**The problem**
Leave out the images and transcribe the entries below word for word.

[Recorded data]
Content starts

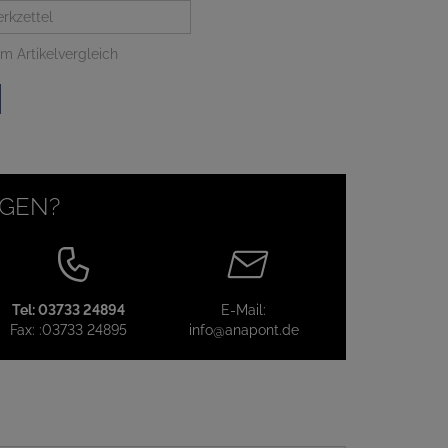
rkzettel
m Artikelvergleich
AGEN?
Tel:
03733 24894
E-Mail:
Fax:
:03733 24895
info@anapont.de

Content ends

**Written answer**
rkzettel
m Artikelvergleich
AGEN?
Tel:
03733 24894
E-Mail:
Fax:
:03733 24895
info@anapont.de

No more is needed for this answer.